§ The problem
Nothing but the records, repeated word for word and free of pictures, belongs in the answer.

[Page images and extracted text]
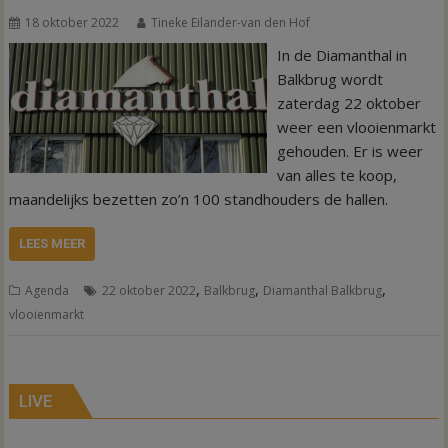
18 oktober 2022
Tineke Eilander-van den Hof
In de Diamanthal in
Balkbrug wordt
zaterdag 22 oktober
weer een vlooienmarkt
gehouden. Er is weer
van alles te koop,
maandelijks bezetten zo’n 100 standhouders de hallen.
LEES MEER
,
,
,
Agenda
22 oktober 2022
Balkbrug
Diamanthal Balkbrug
vlooienmarkt
LIVE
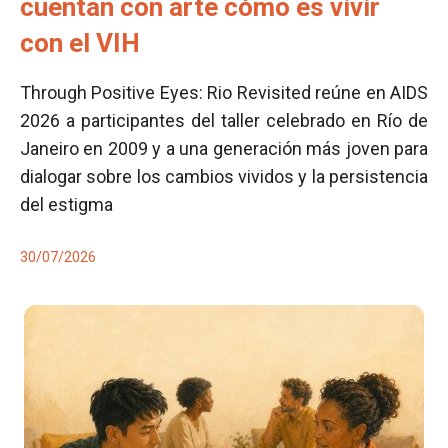
cuentan con arte cómo es vivir
con el VIH
Through Positive Eyes: Rio Revisited reúne en AIDS
2026 a participantes del taller celebrado en Río de
Janeiro en 2009 y a una generación más joven para
dialogar sobre los cambios vividos y la persistencia
del estigma
30/07/2026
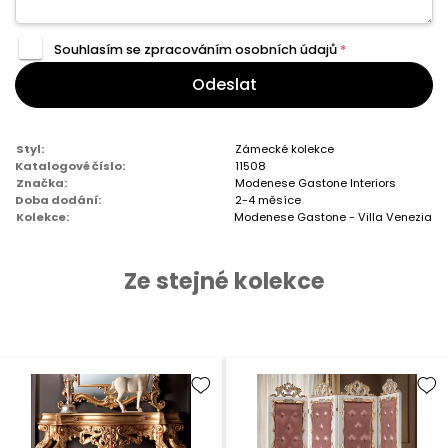
Souhlasím se zpracováním
osobních údajů
*
Odeslat
Styl:
Zámecké kolekce
Katalogové číslo:
11508
Značka:
Modenese Gastone Interiors
Doba dodání:
2-4 měsíce
Kolekce:
Modenese Gastone - Villa Venezia
Ze stejné kolekce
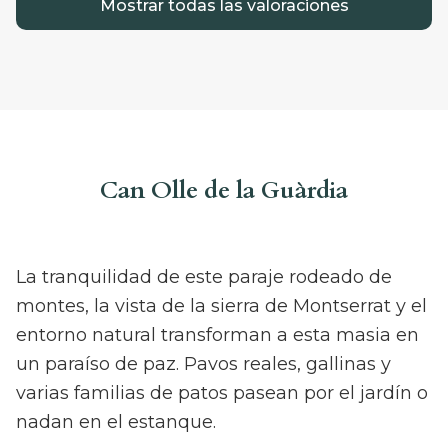
Mostrar todas las valoraciones
disfrutado, mecida por el viento...
❤️
Enamorada de esta Masia... Siempre...
Can Olle de la Guàrdia
La tranquilidad de este paraje rodeado de
montes, la vista de la sierra de Montserrat y el
entorno natural transforman a esta masia en
un paraíso de paz. Pavos reales, gallinas y
varias familias de patos pasean por el jardín o
nadan en el estanque.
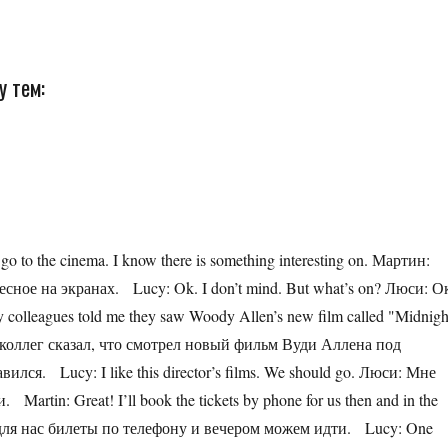
у тем:
s go to the cinema. I know there is something interesting on. Мартин:
сное на экранах. Lucy: Ok. I don’t mind. But what’s on? Люси: О
colleagues told me they saw Woody Allen’s new film called "Midnigh
их коллег сказал, что смотрел новый фильм Вуди Аллена под
ся. Lucy: I like this director’s films. We should go. Люси: Мне
rtin: Great! I’ll book the tickets by phone for us then and in the
 для нас билеты по телефону и вечером можем идти. Lucy: One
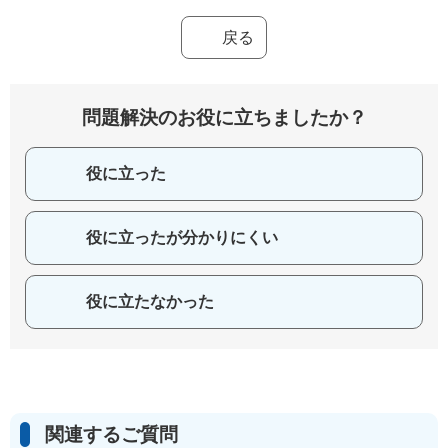
戻る
問題解決のお役に立ちましたか？
役に立った
役に立ったが分かりにくい
役に立たなかった
関連するご質問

§ Final answer
18 oktober 2022
Tineke Eilander-van den Hof
In de Diamanthal in
Balkbrug wordt
zaterdag 22 oktober
weer een vlooienmarkt
gehouden. Er is weer
van alles te koop,
maandelijks bezetten zo’n 100 standhouders de hallen.
LEES MEER
,
,
,
Agenda
22 oktober 2022
Balkbrug
Diamanthal Balkbrug
vlooienmarkt
LIVE
cuentan con arte cómo es vivir
con el VIH
Through Positive Eyes: Rio Revisited reúne en AIDS
2026 a participantes del taller celebrado en Río de
Janeiro en 2009 y a una generación más joven para
dialogar sobre los cambios vividos y la persistencia
del estigma
30/07/2026
Souhlasím se zpracováním
osobních údajů
*
Odeslat
Styl:
Zámecké kolekce
Katalogové číslo:
11508
Značka:
Modenese Gastone Interiors
Doba dodání:
2-4 měsíce
Kolekce:
Modenese Gastone - Villa Venezia
Ze stejné kolekce
Mostrar todas las valoraciones
disfrutado, mecida por el viento...
❤️
Enamorada de esta Masia... Siempre...
Can Olle de la Guàrdia
La tranquilidad de este paraje rodeado de
montes, la vista de la sierra de Montserrat y el
entorno natural transforman a esta masia en
un paraíso de paz. Pavos reales, gallinas y
varias familias de patos pasean por el jardín o
nadan en el estanque.
у тем:
s go to the cinema. I know there is something interesting on. Мартин:
сное на экранах. Lucy: Ok. I don’t mind. But what’s on? Люси: О
colleagues told me they saw Woody Allen’s new film called "Midnigh
их коллег сказал, что смотрел новый фильм Вуди Аллена под
ся. Lucy: I like this director’s films. We should go. Люси: Мне
rtin: Great! I’ll book the tickets by phone for us then and in the
 для нас билеты по телефону и вечером можем идти. Lucy: One
戻る
問題解決のお役に立ちましたか？
役に立った
役に立ったが分かりにくい
役に立たなかった
関連するご質問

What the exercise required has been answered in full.